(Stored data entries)

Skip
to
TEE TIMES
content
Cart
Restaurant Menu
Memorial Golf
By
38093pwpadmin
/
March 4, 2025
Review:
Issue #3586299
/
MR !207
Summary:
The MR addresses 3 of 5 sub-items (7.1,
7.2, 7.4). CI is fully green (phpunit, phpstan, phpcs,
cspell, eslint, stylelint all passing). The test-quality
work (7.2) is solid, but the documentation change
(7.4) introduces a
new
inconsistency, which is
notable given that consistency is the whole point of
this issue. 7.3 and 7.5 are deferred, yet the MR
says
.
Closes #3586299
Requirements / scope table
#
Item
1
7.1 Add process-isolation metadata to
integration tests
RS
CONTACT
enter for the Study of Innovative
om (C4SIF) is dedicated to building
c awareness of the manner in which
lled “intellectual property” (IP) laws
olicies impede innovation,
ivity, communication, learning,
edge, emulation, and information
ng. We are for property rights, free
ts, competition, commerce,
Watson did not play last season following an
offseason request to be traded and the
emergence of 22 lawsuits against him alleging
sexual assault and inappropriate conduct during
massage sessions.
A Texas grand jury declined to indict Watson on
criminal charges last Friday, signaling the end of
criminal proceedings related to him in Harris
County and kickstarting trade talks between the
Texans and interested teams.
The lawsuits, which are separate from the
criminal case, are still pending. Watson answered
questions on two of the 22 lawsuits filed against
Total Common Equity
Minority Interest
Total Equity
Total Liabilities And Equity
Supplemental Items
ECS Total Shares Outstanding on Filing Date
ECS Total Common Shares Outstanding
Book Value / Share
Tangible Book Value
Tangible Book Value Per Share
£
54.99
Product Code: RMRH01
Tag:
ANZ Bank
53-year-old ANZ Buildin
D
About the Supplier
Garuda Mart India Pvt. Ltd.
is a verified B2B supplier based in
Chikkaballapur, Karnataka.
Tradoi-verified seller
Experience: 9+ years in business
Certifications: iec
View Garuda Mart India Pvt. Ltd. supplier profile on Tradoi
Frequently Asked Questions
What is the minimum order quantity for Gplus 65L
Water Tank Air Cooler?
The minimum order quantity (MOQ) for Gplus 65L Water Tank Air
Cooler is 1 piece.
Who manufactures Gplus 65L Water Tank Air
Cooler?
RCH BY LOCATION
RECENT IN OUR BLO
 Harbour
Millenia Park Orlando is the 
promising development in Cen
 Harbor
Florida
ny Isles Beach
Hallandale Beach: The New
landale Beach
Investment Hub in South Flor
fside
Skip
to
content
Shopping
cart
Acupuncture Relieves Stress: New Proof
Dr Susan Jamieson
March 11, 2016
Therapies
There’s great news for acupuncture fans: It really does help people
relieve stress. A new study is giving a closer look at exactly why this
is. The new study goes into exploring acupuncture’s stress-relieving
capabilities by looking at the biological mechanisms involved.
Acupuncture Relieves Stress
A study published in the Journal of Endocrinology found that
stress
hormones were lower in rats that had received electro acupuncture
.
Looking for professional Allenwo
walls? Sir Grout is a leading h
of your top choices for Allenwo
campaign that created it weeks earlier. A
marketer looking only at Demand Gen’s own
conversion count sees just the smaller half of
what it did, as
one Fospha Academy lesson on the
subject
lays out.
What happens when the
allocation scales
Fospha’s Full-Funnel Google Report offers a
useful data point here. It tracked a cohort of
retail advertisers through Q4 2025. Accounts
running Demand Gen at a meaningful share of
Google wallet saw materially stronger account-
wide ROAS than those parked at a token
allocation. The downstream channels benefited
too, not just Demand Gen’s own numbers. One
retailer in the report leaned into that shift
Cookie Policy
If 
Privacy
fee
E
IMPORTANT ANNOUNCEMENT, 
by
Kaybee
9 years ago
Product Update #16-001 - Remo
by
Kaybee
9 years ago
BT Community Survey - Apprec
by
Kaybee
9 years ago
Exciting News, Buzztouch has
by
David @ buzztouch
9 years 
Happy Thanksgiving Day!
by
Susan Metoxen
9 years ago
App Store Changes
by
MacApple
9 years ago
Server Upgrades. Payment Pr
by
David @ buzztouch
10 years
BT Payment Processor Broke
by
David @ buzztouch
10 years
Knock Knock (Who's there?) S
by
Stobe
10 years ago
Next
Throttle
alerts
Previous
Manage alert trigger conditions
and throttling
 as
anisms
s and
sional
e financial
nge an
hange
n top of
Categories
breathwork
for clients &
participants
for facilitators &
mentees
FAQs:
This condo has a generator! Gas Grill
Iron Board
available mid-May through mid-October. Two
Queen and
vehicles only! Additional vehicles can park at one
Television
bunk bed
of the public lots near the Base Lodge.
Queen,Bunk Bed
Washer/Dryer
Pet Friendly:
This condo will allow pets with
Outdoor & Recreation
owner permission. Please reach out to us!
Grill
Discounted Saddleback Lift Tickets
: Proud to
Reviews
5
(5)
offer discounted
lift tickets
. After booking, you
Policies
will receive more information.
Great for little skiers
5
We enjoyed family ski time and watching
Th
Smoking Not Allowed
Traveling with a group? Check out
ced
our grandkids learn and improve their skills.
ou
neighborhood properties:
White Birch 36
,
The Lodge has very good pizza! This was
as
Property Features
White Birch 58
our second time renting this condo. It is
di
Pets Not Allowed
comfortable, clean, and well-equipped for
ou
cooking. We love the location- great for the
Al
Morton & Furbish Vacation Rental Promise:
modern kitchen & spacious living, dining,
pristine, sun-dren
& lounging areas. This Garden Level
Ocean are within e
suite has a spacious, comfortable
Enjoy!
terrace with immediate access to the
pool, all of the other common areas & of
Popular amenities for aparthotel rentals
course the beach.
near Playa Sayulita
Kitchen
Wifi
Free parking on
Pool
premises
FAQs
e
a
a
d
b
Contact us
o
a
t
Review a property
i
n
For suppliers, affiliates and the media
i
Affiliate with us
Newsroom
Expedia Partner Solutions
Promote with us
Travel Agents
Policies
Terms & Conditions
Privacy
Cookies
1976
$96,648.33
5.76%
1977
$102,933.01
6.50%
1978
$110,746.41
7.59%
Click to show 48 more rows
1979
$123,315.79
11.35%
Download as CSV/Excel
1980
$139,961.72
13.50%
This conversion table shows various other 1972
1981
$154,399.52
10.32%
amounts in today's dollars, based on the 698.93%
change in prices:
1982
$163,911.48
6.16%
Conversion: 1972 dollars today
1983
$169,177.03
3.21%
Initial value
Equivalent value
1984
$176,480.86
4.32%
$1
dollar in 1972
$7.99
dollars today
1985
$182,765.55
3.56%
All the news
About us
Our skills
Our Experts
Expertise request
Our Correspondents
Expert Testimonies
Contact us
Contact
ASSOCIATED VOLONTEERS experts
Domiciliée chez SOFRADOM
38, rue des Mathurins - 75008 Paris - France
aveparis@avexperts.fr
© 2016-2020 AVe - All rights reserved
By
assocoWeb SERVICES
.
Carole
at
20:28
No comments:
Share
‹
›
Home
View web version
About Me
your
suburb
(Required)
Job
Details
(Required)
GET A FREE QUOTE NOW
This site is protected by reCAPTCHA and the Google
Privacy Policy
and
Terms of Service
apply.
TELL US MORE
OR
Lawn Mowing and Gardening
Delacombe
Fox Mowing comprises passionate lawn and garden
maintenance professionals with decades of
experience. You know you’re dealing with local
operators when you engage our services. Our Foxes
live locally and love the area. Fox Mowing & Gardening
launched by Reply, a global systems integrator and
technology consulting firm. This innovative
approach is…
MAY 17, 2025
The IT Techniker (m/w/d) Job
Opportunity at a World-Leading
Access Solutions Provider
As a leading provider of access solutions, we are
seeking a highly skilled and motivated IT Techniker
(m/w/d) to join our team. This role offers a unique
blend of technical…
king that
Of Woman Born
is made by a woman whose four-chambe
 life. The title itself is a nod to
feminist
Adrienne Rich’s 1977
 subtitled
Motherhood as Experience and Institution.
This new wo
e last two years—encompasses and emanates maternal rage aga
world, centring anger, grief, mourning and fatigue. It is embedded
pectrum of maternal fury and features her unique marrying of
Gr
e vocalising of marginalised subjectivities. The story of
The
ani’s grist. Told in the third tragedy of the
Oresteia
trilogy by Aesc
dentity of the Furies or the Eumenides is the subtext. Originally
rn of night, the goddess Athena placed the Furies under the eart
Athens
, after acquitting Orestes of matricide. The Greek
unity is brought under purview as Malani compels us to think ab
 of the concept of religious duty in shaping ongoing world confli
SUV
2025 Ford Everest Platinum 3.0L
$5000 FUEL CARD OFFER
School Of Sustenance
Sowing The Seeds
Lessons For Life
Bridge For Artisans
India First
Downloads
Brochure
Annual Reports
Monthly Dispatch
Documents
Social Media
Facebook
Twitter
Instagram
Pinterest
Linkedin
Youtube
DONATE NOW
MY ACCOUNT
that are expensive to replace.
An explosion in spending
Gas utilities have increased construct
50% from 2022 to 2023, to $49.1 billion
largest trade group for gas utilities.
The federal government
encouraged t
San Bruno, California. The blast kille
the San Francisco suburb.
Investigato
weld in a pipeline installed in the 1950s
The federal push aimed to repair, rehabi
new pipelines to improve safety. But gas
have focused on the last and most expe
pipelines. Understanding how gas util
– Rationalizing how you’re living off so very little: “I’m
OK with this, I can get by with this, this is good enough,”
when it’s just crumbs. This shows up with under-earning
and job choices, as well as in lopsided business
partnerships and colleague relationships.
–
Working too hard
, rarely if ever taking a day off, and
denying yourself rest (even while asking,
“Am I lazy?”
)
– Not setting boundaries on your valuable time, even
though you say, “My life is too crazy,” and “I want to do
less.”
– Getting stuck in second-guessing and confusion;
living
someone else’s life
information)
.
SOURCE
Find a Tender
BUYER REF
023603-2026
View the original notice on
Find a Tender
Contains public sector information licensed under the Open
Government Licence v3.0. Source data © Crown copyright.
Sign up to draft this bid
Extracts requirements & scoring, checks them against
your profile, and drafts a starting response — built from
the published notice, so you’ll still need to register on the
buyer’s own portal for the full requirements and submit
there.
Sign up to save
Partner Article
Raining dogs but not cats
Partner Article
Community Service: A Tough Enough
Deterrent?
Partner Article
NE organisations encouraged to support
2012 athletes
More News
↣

Your instructions
Whenever a line of the data above holds the word "Watson", it counts once; report the total number of such lines and nothing more.

Task result
3